Ekspedisi Gunung Tambora 1951
EKSPEDISI TAMBORA 1951 : Dicegat Pacet Penghisap Darah Tak Terhitung Banyaknya
Ini merupakan pengalaman nyata tim ekspedisi yang ditugaskan untuk meneliti kaldera Gunung Tambora pada tahun 1951
Penulis: Setya Krisna Sumargo | Editor: Mona Kriesdinar
Ekspedisi pendakian Gunung Tambora oleh empat pegawai Dinas Gunung Berapi Djawatan Pertambangan Republik Indonesia dimulai 23 April 1951. Adnawijaya, Chatib, Rukman dan Hamim akan tercatat dalam sejarah sebagai orang-orang pertama Indonesia yang menjejakkan kakinya di kaldera gunung api yang meledak dahsyat 11 April 1815.

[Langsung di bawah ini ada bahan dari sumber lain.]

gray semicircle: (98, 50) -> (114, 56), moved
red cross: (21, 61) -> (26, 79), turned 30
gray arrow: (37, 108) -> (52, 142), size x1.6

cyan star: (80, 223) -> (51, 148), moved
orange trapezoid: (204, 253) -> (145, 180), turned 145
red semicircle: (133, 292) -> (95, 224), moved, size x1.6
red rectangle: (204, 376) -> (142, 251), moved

TIM EKSPEDISI TAMBORA memilih jalur Tambora Estate untuk mendaki ke puncaknya. Rombongan pertama berangkat pukul 08.00. Mereka terdiri para perintis jalan dan yang memahami jalur ke puncak yang tertutup rapat.
Baca berita sebelumnya: EKSPEDISI TAMBORA 1951 : Turunnya Tugas Menuju Kaldera Gunung Tambora
Barulah pukul 11.00, tim survey dan pembawa logistik menyusul naik berjalan kaki. Sejam kemudian mereka bertemu rombongan pertama yang masih bekerja keras membuka jalur, menebangi dahan-dahan pohon dan semak belukar.

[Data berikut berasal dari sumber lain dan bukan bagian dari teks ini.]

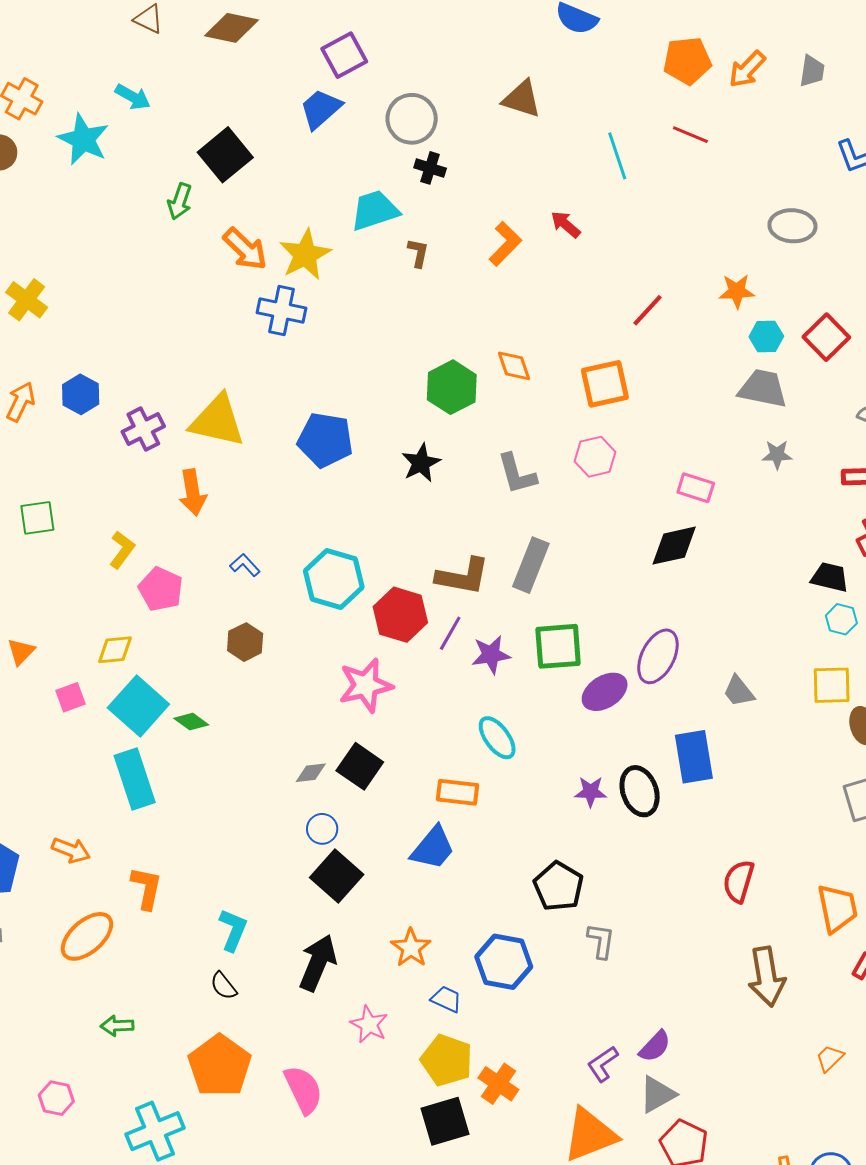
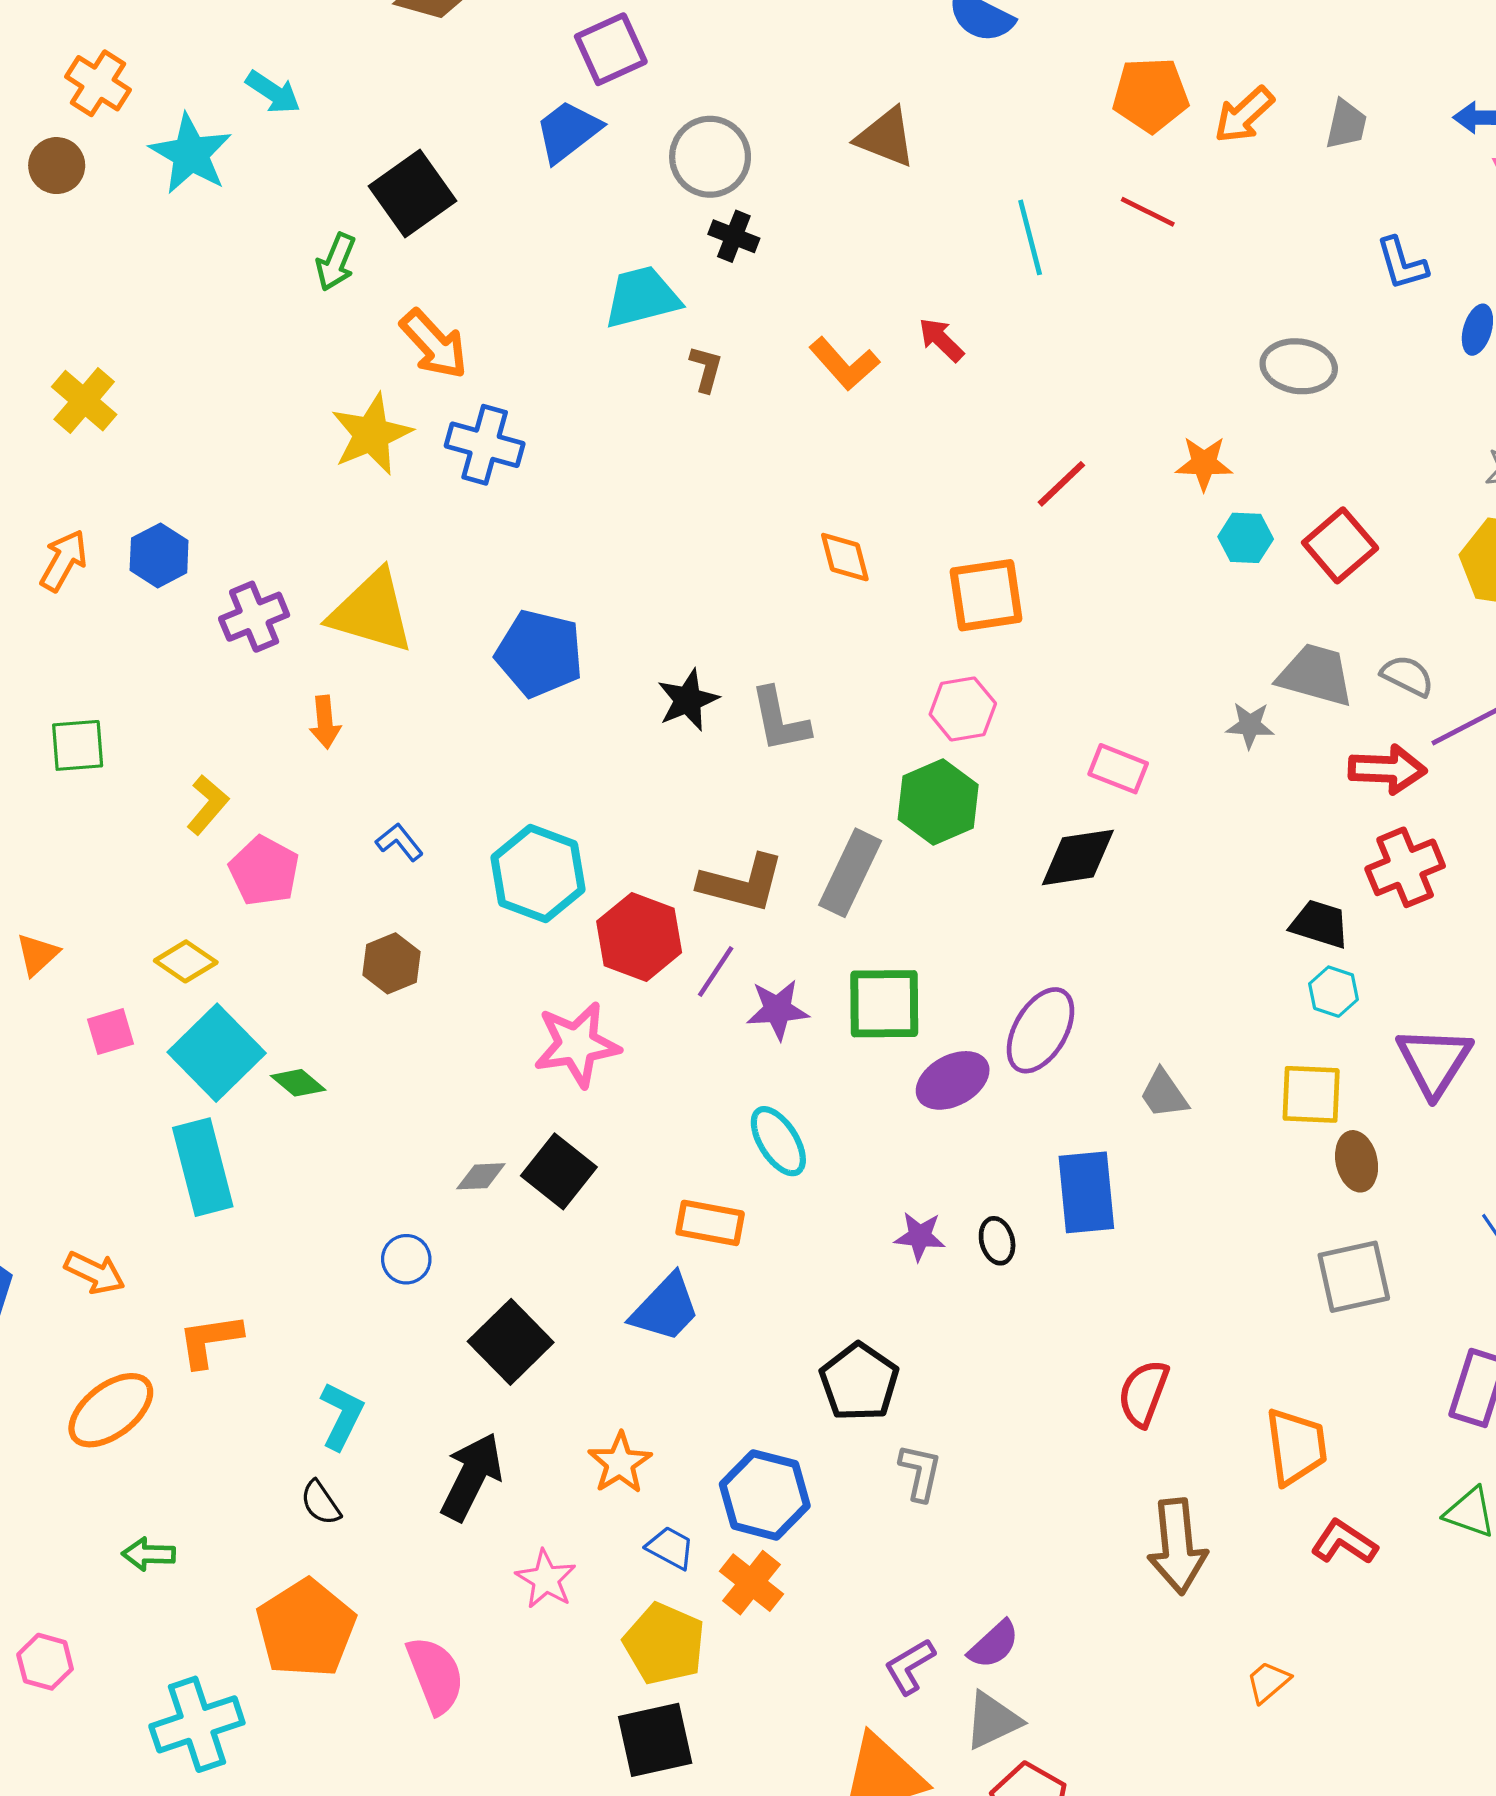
orange L-shape: (505, 244) -> (844, 364), turned 90
yellow star: (305, 255) -> (371, 434), moved
green hexagon: (452, 387) -> (938, 802), moved
gray trapezoid: (763, 388) -> (1316, 675), moved
gray L-shape: (517, 474) -> (780, 720), moved
orange arrow: (193, 493) -> (325, 722), size x0.7
yellow diamond: (115, 650) -> (186, 961), turned 36
black ellipse: (640, 791) -> (997, 1241), size x0.6
blue circle: (322, 829) -> (406, 1259), moved
orange L-shape: (147, 888) -> (210, 1340), turned -114
orange cross: (498, 1084) -> (751, 1583), moved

Sekira pukul 16.00, barulah rombongan besar mencapai dataran cukup luas. Di lokasi inilah mereka mendirikan bivak, semacam tenda besar untuk berteduh. Mereka bermalam di lokasi berketinggian 850 meter di atas permukaan laut.

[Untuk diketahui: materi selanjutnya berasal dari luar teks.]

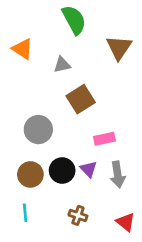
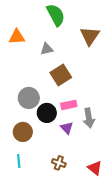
orange triangle: (22, 49) -> (17, 37), turned -36
pink rectangle: (104, 139) -> (69, 105), moved
black circle: (62, 170) -> (47, 113), moved
gray arrow: (118, 174) -> (89, 118), moved

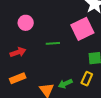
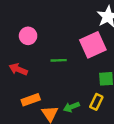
red arrow: (18, 52) -> (18, 69), turned -140
orange rectangle: (18, 78) -> (31, 100), moved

Tekanan udara terukur 684,5 mm, suhu berkisar 22 derajat Celcius. Dari perkebunan kopi Tambora menuju titik kamp pertama ini, vegetasi rapat terdiri pohon-pohon besar. Tanaman pakis melimpah yang pucuknya bisa dipetik untuk disayur.
Menurut kesaksian Adnawijaya, rapatnya jalur membuat perjalanan kerap tersendat, lamban, walau para perintis jalan bekerja keras tanpa henti. Mereka disebutnya sangat bersemangat, gigih dan memiliki tenaga sangat kuat khas penduduk desa.
“Patjet (lintah hutan) terhitung banjak,” tulis Adnawijaya dalam catatan harian perjalanan.
Praktis hari pertama menguras waktu 7 jam perjalanan, dikurangi satu jam waktu istirahat sebelum sampai di kamp pertama.
Malam itu, rombongan beristirahat di bivak-bivak sederhana yang dibangun. Pekerja bagian juru masak menyiapkan makan malam, lalu semua beristirahat. Paginya setelah bongkar bivak, pendakian dilanjutkan menerobos hutan yang semakin rapat.

“Makin ke atas makin tebal tumbuh-tumbuhan perintang djalan. Terutama harus liwat hutan rotan, jang njata sukar ditempuhnya, terpaksa ambil djalan sedikit membelok ke kiri atau ke kanan,” lanjut Adnawijaya.
Ia membuat catatan, rombongan melihat jejak-jejak ekspedisi terdahulu di sejumlah pepohonan besar. Bekas sabetan parang masih bisa dilihat. Mereka melewati rute yang pernah dilalui vulkanolog WA Petroeschvsky yang memuncaki Tambora pada 1947.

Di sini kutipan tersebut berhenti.